(Dataset excerpts)
▬▬▬▬▬▬▬▬▬▬

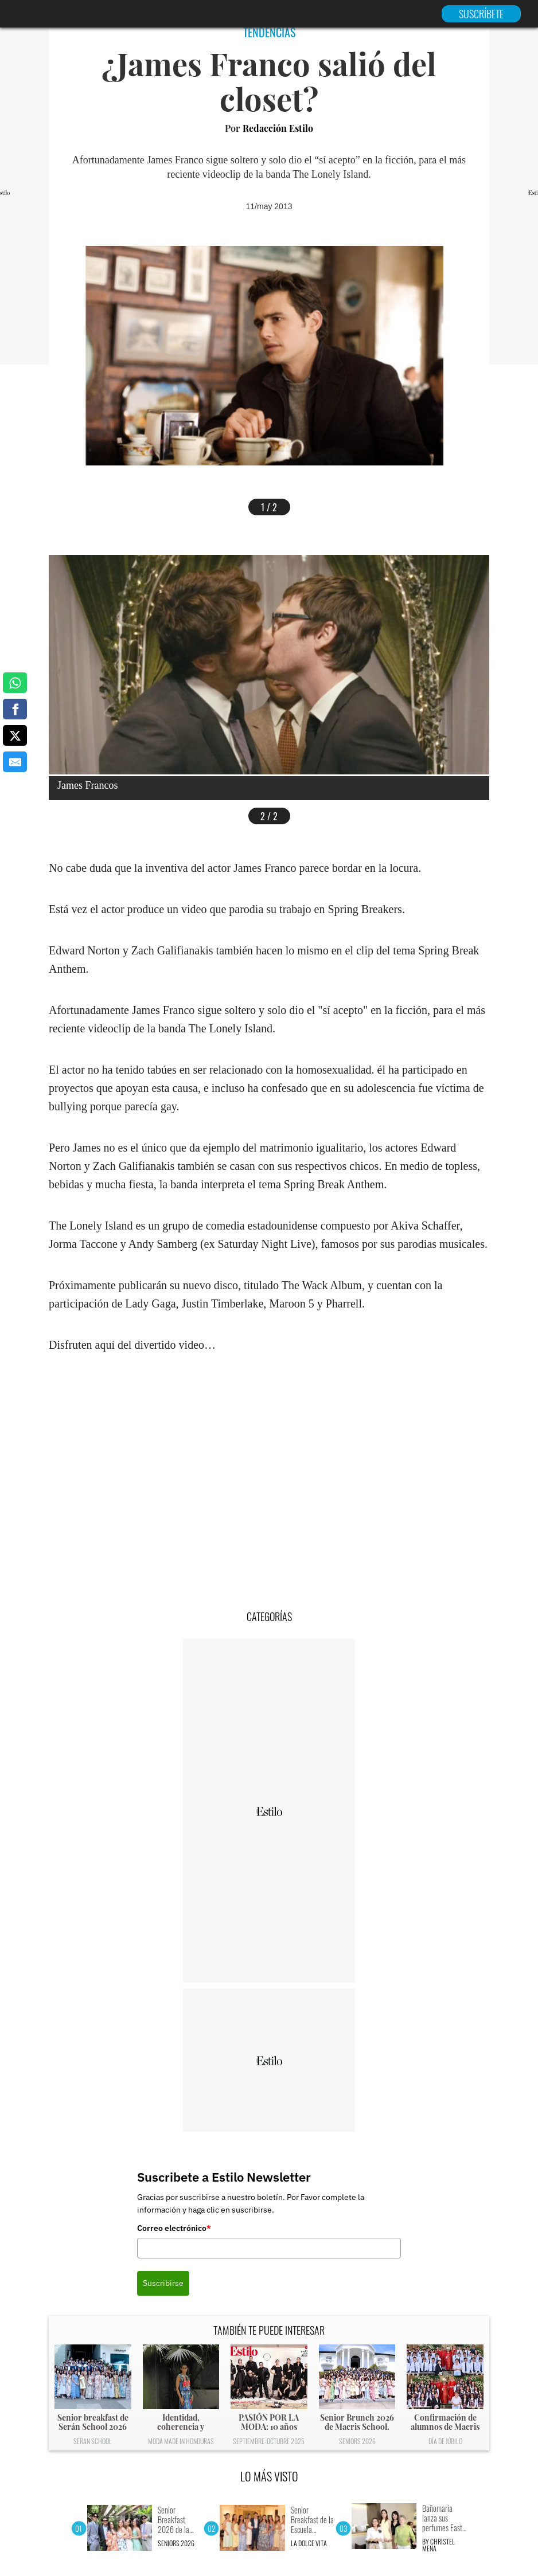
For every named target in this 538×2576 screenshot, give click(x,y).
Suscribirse (163, 2283)
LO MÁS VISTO (269, 2476)
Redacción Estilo (278, 128)
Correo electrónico (174, 2228)
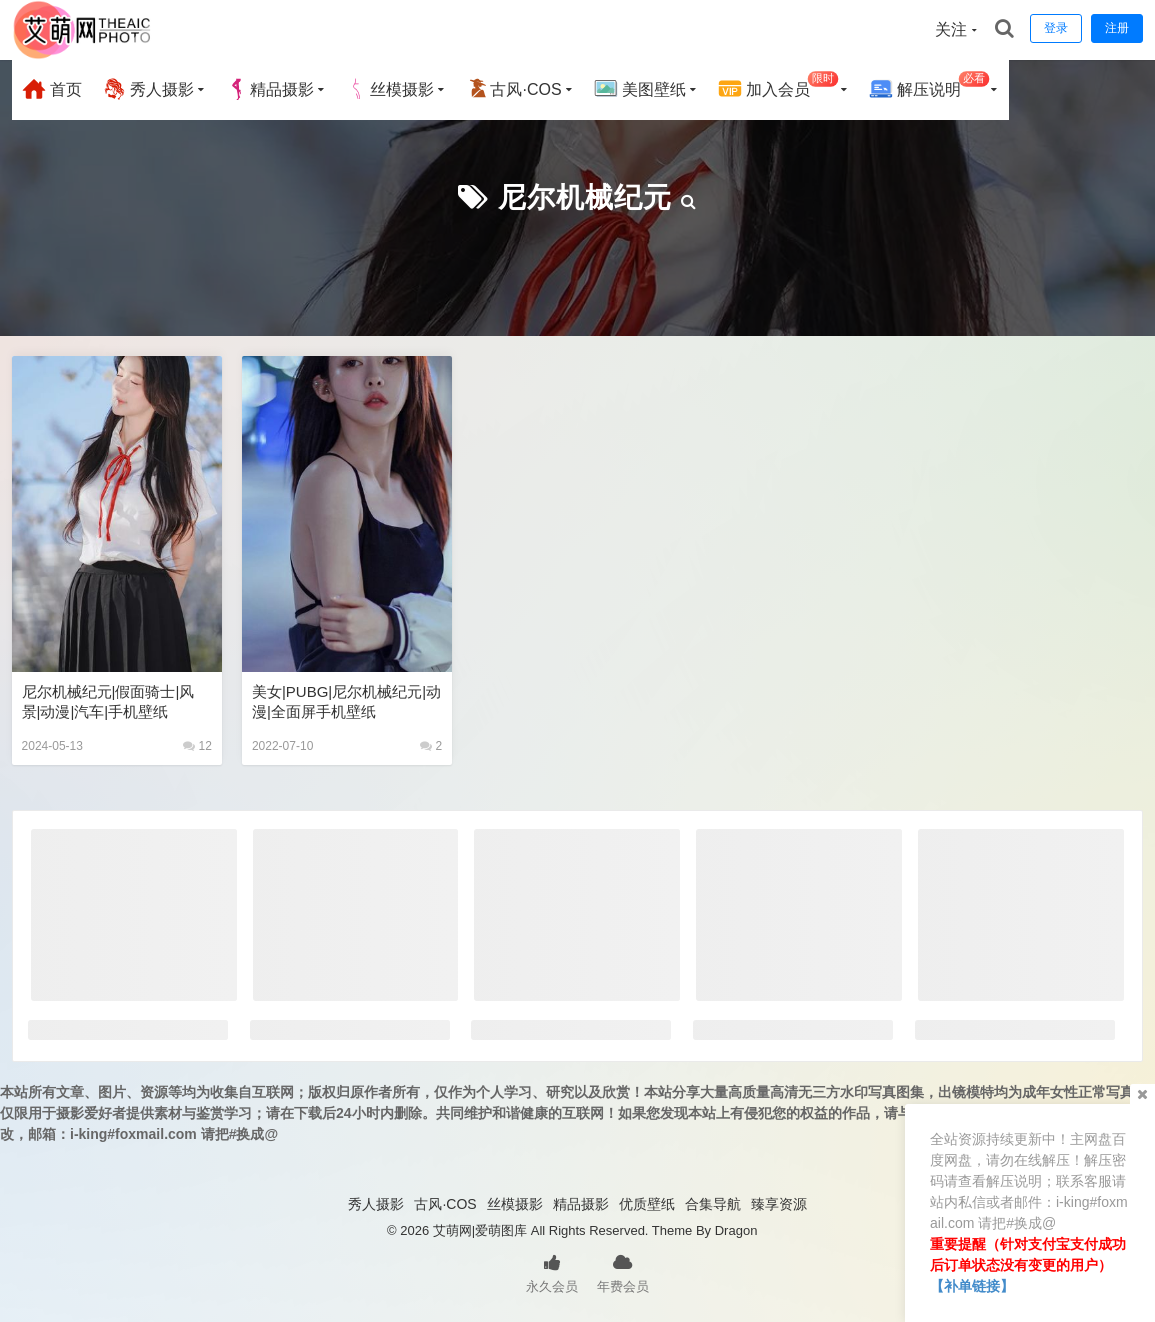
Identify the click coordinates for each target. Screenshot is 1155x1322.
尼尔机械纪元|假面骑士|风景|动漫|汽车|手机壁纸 (108, 701)
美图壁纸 (640, 89)
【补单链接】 (972, 1286)
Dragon (736, 1230)
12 (197, 746)
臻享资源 (779, 1204)
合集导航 (713, 1204)
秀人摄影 (148, 89)
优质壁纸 (647, 1204)
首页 (52, 89)
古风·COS (513, 89)
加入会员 (778, 86)
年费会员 (623, 1272)
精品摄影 (270, 89)
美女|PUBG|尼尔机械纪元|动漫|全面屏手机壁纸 (346, 701)
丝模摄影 (390, 89)
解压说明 (929, 86)
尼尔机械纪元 (585, 197)
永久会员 (552, 1272)
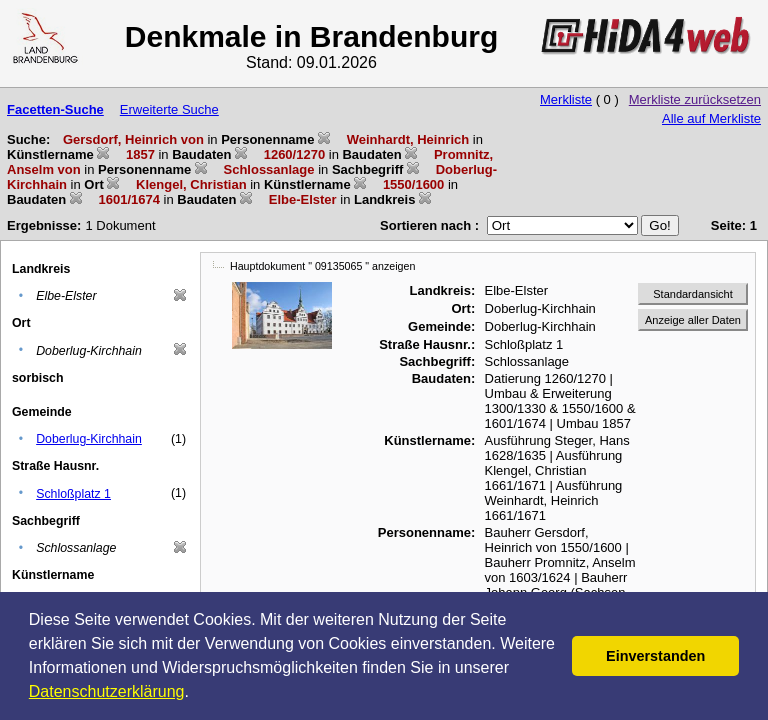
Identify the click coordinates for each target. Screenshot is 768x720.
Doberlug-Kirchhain (89, 439)
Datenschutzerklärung (107, 691)
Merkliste (566, 99)
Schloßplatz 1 (73, 494)
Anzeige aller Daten (693, 320)
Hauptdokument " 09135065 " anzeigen (322, 266)
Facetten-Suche (55, 109)
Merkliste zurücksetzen (695, 99)
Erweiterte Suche (169, 109)
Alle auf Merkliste (711, 118)
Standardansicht (693, 294)
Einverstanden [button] (655, 656)
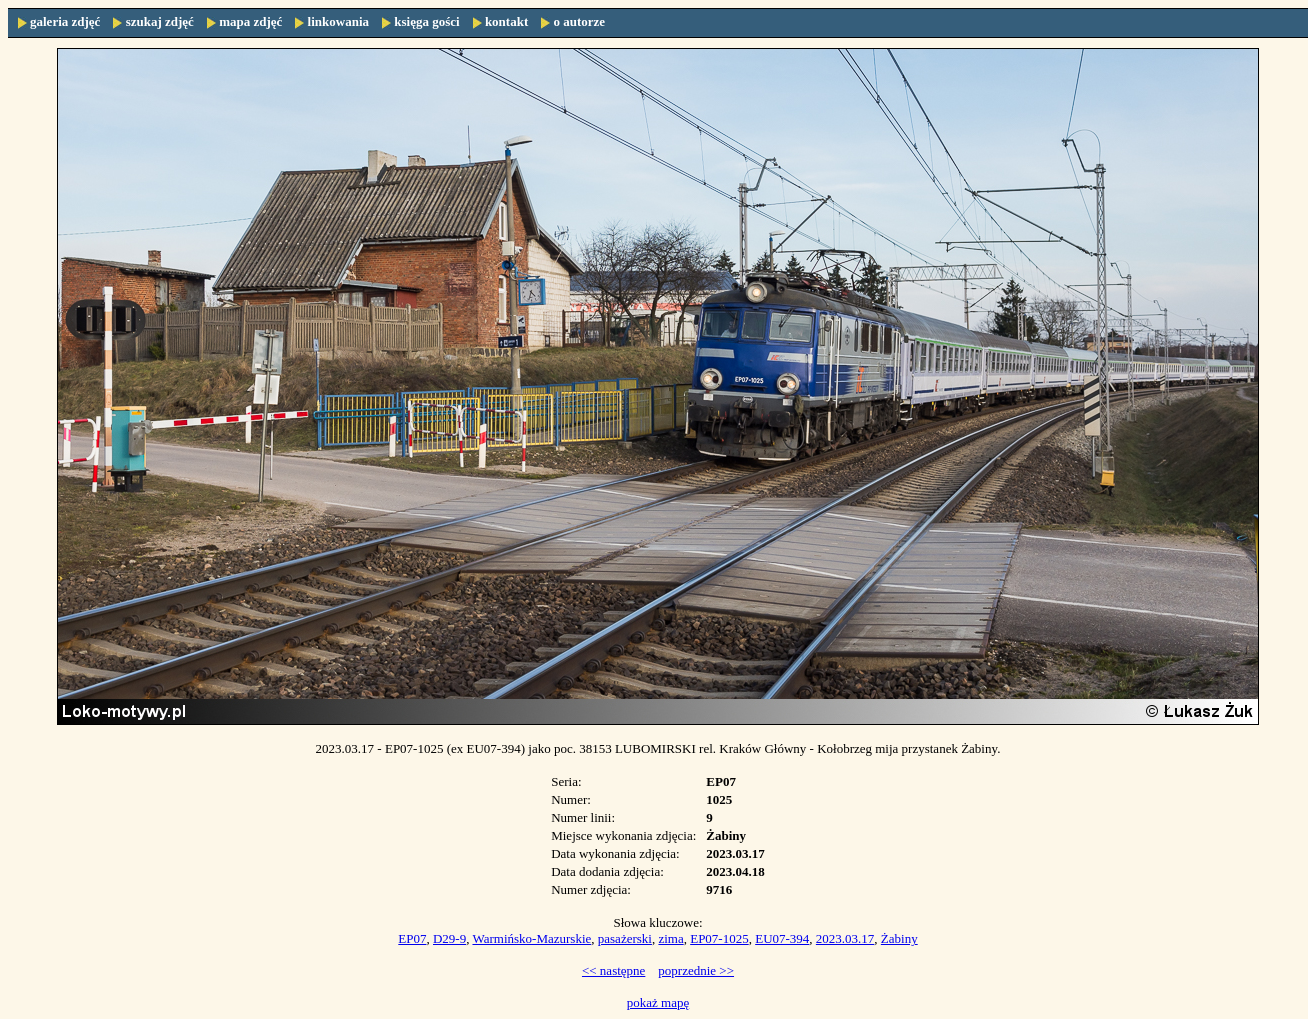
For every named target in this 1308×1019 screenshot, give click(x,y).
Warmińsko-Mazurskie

▬▬▬▬▬▬▬▬▬▬

(WHAT THE EXERCISE ASKS)
Because the pictures are not wanted, retype every record exactly without them.

(TASK RESULT)
For every named target in this 538×2576 screenshot, give click(x,y).
Suscribirse (163, 2283)
LO MÁS VISTO (269, 2476)
Redacción Estilo (278, 128)
Correo electrónico (174, 2228)
Identify the click coordinates for each target. Screenshot is 1155x1322.
尼尔机械纪元|假面骑士|风景|动漫|汽车|手机壁纸 (108, 701)
美图壁纸 (640, 89)
【补单链接】 (972, 1286)
Dragon (736, 1230)
12 (197, 746)
臻享资源 (779, 1204)
合集导航 (713, 1204)
秀人摄影 (148, 89)
优质壁纸 (647, 1204)
首页 (52, 89)
古风·COS (513, 89)
加入会员 (778, 86)
年费会员 (623, 1272)
精品摄影 (270, 89)
美女|PUBG|尼尔机械纪元|动漫|全面屏手机壁纸 (346, 701)
丝模摄影 (390, 89)
解压说明 (929, 86)
尼尔机械纪元 (585, 197)
永久会员 (552, 1272)
Identify the click coordinates for each target. Screenshot is 768x720.
Doberlug-Kirchhain (89, 439)
Datenschutzerklärung (107, 691)
Merkliste (566, 99)
Schloßplatz 1 (73, 494)
Anzeige aller Daten (693, 320)
Hauptdokument " 09135065 " anzeigen (322, 266)
Facetten-Suche (55, 109)
Merkliste zurücksetzen (695, 99)
Erweiterte Suche (169, 109)
Alle auf Merkliste (711, 118)
Standardansicht (693, 294)
Einverstanden [button] (655, 656)
For every named target in this 1308×1019 screenshot, give click(x,y).
Warmińsko-Mazurskie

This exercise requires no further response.